Condemn . I think that was the word I used that set people off,” Scott said Wednesday, still stinging from the backlash to comments he made after rioting broke out in Los Angeles, touched off by the verdict in the Rodney King case.

“What I said was that I couldn’t condemn what the rioters were doing. What I meant was that I don’t condemn people . That I don’t judge them.

“I’m sorry if it came out wrong. Don’t forget, I was pretty upset. That was my city out there that was burning. I was upset about the verdict, same way a lot of people were. I understood why so many people were so angry. But I never, ever meant to suggest that I approved of what they were doing, that it was justified.

“What they did was horrible. It made me sick.”

He grew more ill by the hour, whenever a violent scene appeared on TV, whenever a familiar intersection was shown covered in ash. “Crenshaw, Normandie, Florence . . . this is like my back yard. These are the places I grew up, the places I hung out. You don’t totally understand how devastating it is to see a community destroyed until it’s your community,” Scott said.

On the last day of April, the morning after a Laker-Portland playoff game, Scott was still smarting from the courtroom verdict. He gave an interview in which he said that he couldn’t find it in his heart to condemn those who were rioting because: “I know how they feel.”

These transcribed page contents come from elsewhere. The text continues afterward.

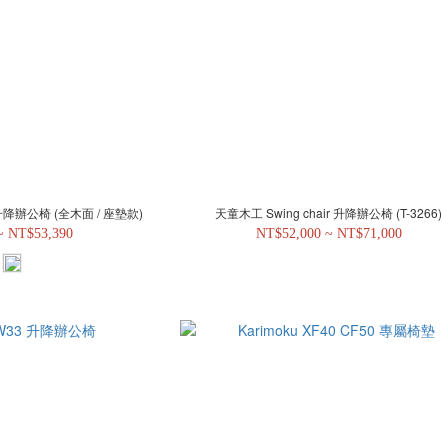
ir 升降辦公椅 (全木面 / 座墊款)
天童木工 Swing chair 升降辦公椅 (T-3266)
~ NT$53,390
NT$52,000 ~ NT$71,000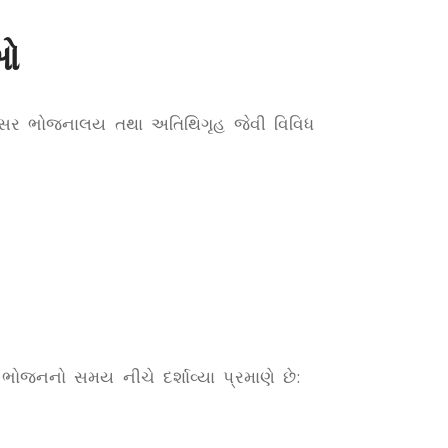
ાઓ
તુસર ભોજનાલય તથા અતિથિગૃહ જેવી વિવિધ
 ભોજનનો સમય નીચે દર્શાવ્યા પ્રમાણે છે: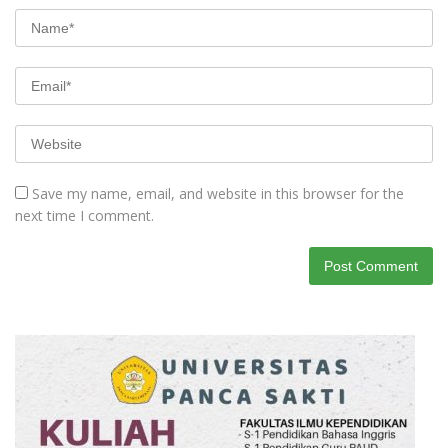
Save my name, email, and website in this browser for the
next time I comment.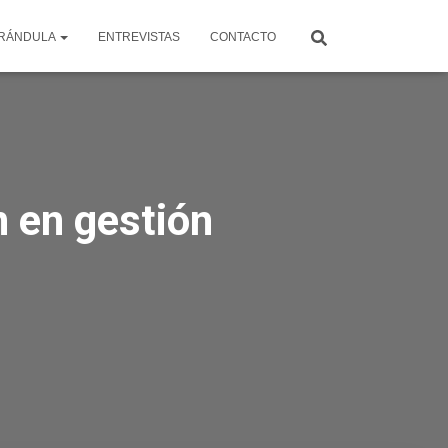
RÁNDULA
ENTREVISTAS
CONTACTO
 en gestión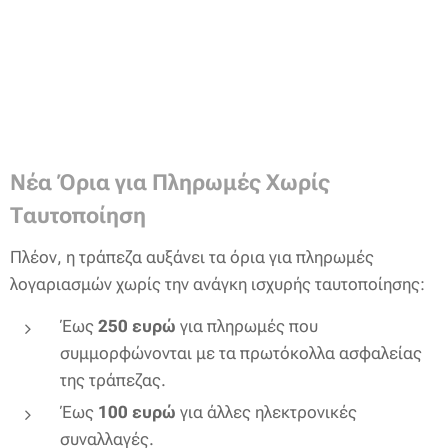
Νέα Όρια για Πληρωμές Χωρίς
Ταυτοποίηση
Πλέον, η τράπεζα αυξάνει τα όρια για πληρωμές
λογαριασμών χωρίς την ανάγκη ισχυρής ταυτοποίησης:
Έως
250 ευρώ
για πληρωμές που
συμμορφώνονται με τα πρωτόκολλα ασφαλείας
της τράπεζας.
Έως
100 ευρώ
για άλλες ηλεκτρονικές
συναλλαγές.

On the first day of May, Scott went to see how everybody was doing at Western Surplus, a supply house near Western and Manchester where Byron and his wife, Anita, have shopped and made many friends. The store has goods of all kinds, clothing as well as guns and ammunition.

Had goods of all kinds.

“Tuesday, the store was there,” Scott said. “Thursday, it was gone.”

By the weekend, he couldn’t imagine things could get any worse. He began to hear radio talk-show reaction to the interview he had given. That was followed by a letters-to-the-editor page in The Times on which Scott was castigated for virtually advocating, if not inciting, additional violence, as well as for abusing his position as a public figure. Whereas he meant to condemn nobody, public reaction condemned him.

With each criticism, Scott winced.

“It hurt,” he said. “The one that really got to me was a letter from some guy who said something about, ‘Next time you guys choke in the playoffs, maybe we’ll come over to your house and burn it down and you’ll understand how we feel.’ That, to me, is totally ignorant. He’s talking about hurting my family, my children, my home.

“That’s when I realized that it was important for me to try to clarify what I said.”

Not so much to apologize but explain, not so much for what was said but how it sounded. For example, in the interview in question that appeared in The Times on May 1, even with emotions running high, Scott took pains several times to emphasize that in no way did he condone the violence. At one point, he was quoted: “I wish they’d show their anger in a different direction, but people are going to be people and they’re going to show the way they feel, one way or another.”

Advertisement

He never wanted trouble to happen. He merely understood why it was happening.

“It’s a shame that people interpreted it the way they did. It wasn’t that I was misquoted. I just couldn’t condemn anyone for feeling the way they did, for being angry. But advocating violence, that’s not me, that’s not where I’m coming from. Burning buildings, looting stores, that’s going about it totally in the wrong way. All they did was destroy life and property.

“Instead of taking three steps forward, the community took another step back.”

Byron Scott does as much community work as anyone with the Lakers, partly because it truly is his community. He knows what it is like to be on the wrong side of town. But this is the first time he has been on the town’s wrong side.

He lost Magic Johnson as his backcourt partner and lost Mike Dunleavy as his coach. In between, the Lakers lost important players to injuries and important games. What happened in Los Angeles during and after the riots was as devastating as any of it to Byron Scott, who scoops up his son in his arms, opens the front door to his home and says: “It scares me to think what could happen next.”